Most South Africans remain untreated with STIs because of the fear of being stigmatised. An estimated 1 194 636 males and females were treated for a new STI episode in 2014. In addition, an estimated 338 838 males according to The Department of health.
What is an STI?
STI refers to Sexually transmitted infections that are usually transmitted by having unprotected sexual intercourse which is either vaginal, anal or oral sex in some cases, certain STIs can also be passed on through skin to skin contact and from a woman to her baby during pregnancy and childbirth.
Differences between STIs and STDs
Many people confuse STIs with STDs (Sexually Transmitted Diseases) while the two are often used interchangeably, there are some distinct differences between them. An STI is a sexually transmitted infection, and STD is a sexually transmitted disease, moreover, not all STIs cause diseases and there are some STD that can be curable using prescribed medication and some are not curable such as HIV, these remain in the body for a lifetime. Those STDs that remain in the body for a lifetime can be suppressed using antiretroviral pills, thus increasing a lifespan of an individual affected.
Types of STIs:
There are different types of STIs, certain others are easily treated and cured with antibiotics while others can lead to serious long-term health consequences depending on the type of STI one may have contracted. The most common STIs are:
- chlamydia (a bacterial infection)
- gonorrhoea (a bacterial infection)
- syphilis (a bacterial infection)
- genital herpes (a viral infection)
- genital warts/human papillomavirus (HPV) (a viral infection)

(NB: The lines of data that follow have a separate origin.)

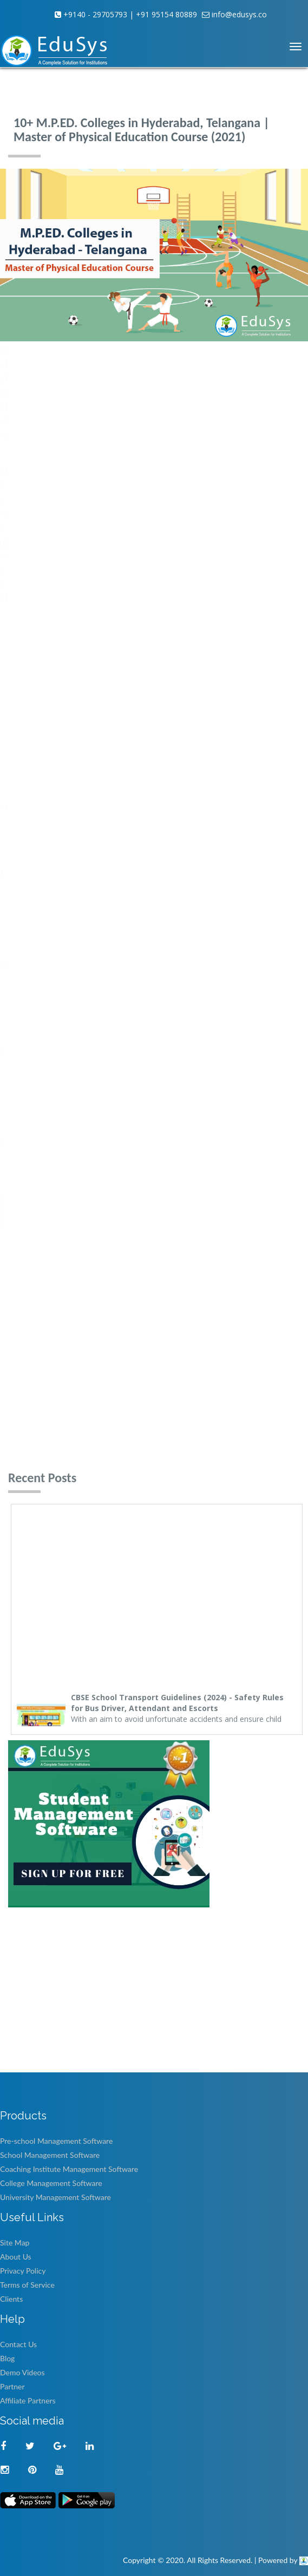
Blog (7, 2358)
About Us (15, 2256)
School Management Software (50, 2154)
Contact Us (18, 2344)
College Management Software (51, 2183)
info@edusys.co (238, 14)
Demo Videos (22, 2372)
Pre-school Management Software (56, 2140)
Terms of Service (27, 2284)
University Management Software (55, 2197)
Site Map (14, 2242)
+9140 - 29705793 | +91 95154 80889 (129, 14)
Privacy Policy (22, 2270)
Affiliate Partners (28, 2400)
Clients (11, 2298)
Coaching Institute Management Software (69, 2169)
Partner (12, 2386)
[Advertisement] (150, 1994)
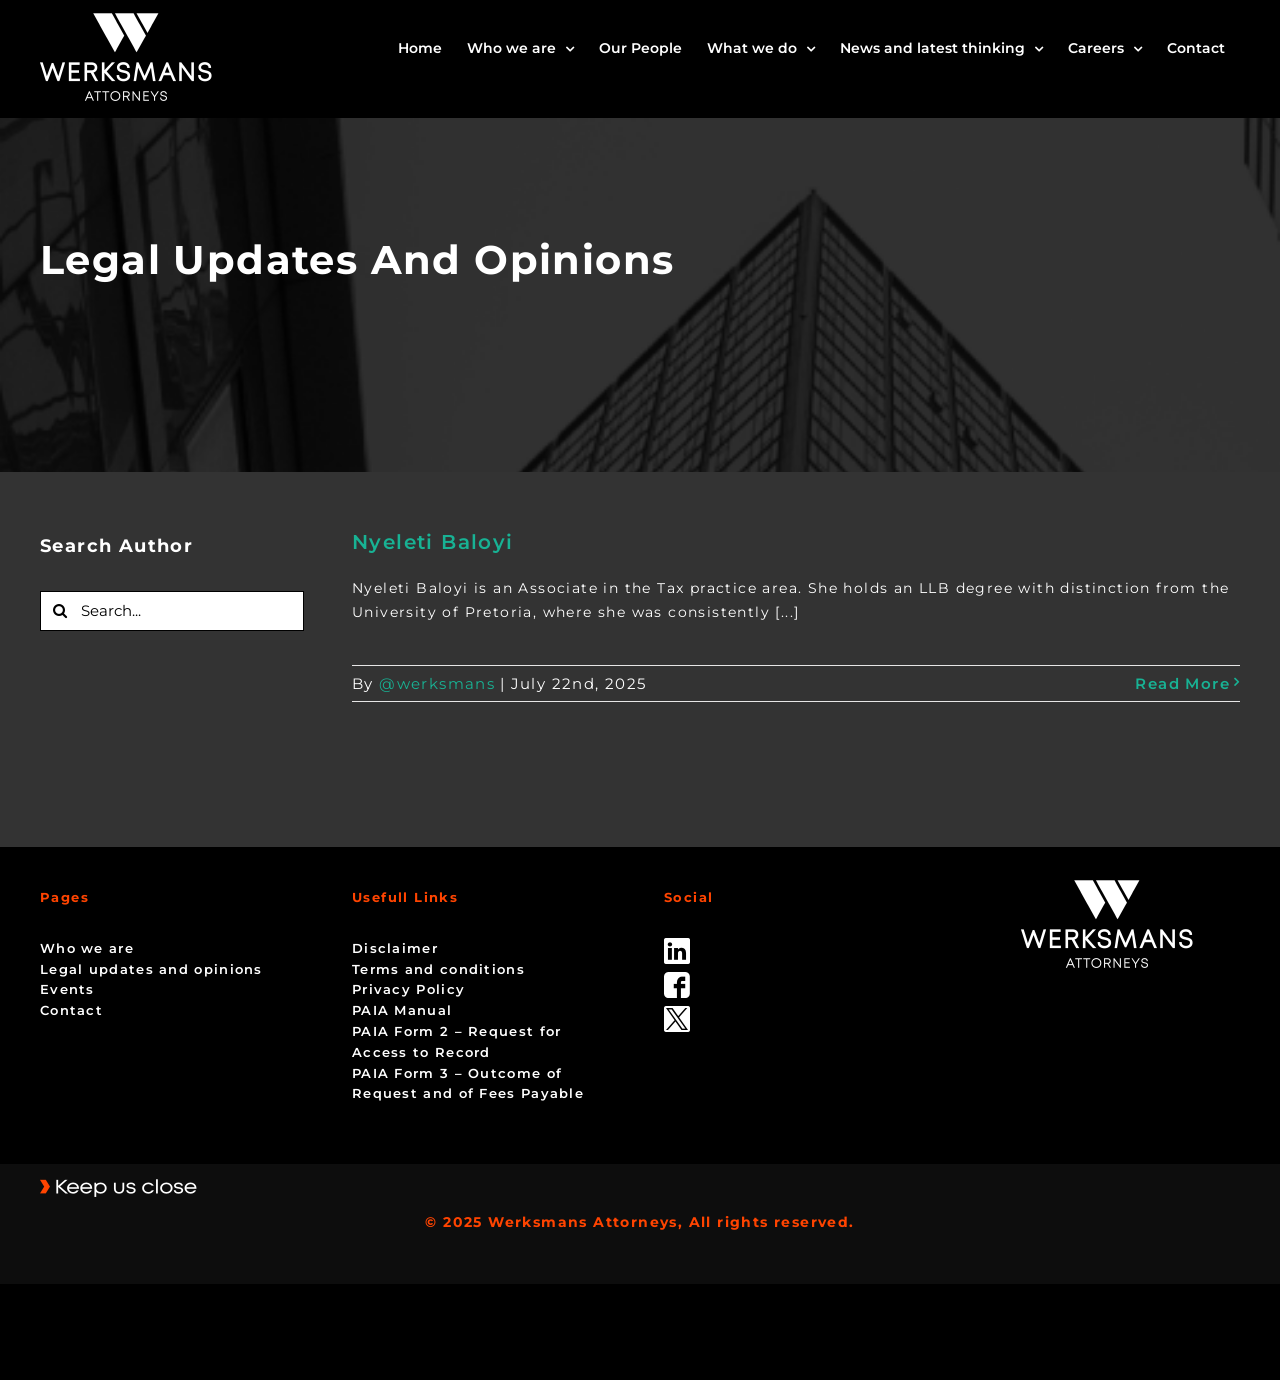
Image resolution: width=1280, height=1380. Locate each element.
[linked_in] (677, 945)
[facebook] (677, 979)
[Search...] (172, 611)
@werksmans (437, 683)
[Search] (60, 611)
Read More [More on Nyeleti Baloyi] (1182, 683)
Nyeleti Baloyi (433, 542)
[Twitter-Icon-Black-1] (677, 1013)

- hepatitis B (a viral infection)
- HIV (a viral infection)
Symptoms of STI’s
A person can have an STI/STDs without having any noticeable symptoms, however, there are common symptoms and they include:
- sores or bumps on the genitals, mouth or rectal area
- pain when urinating
- unusual discharge from the penis or vagina
- unusual vaginal bleeding
- pain during sex
- sore, swollen lymph nodes, especially in the groin
- pain in the lower abdomen
- rash on the body, hands or feet.
The World Health Organisation postulates that More than 1 million sexually transmitted infections (STIs) are acquired every day worldwide and an estimated 357 million new infections each year. Although some STIs are curable through antibiotics there are also some that can lead to serious long-term health consequences depending on the type of STI. As such, it is crucially important to protect yourself and your partner against STIs.
The most reliable way to avoid contracting an STI is abstinence, however, if you do have sex using a latex condom is one of the effective ways to prevent most STIs from your partner when used properly. If you suspect that you may have an STI, talk to your partner and visit your nearest clinic.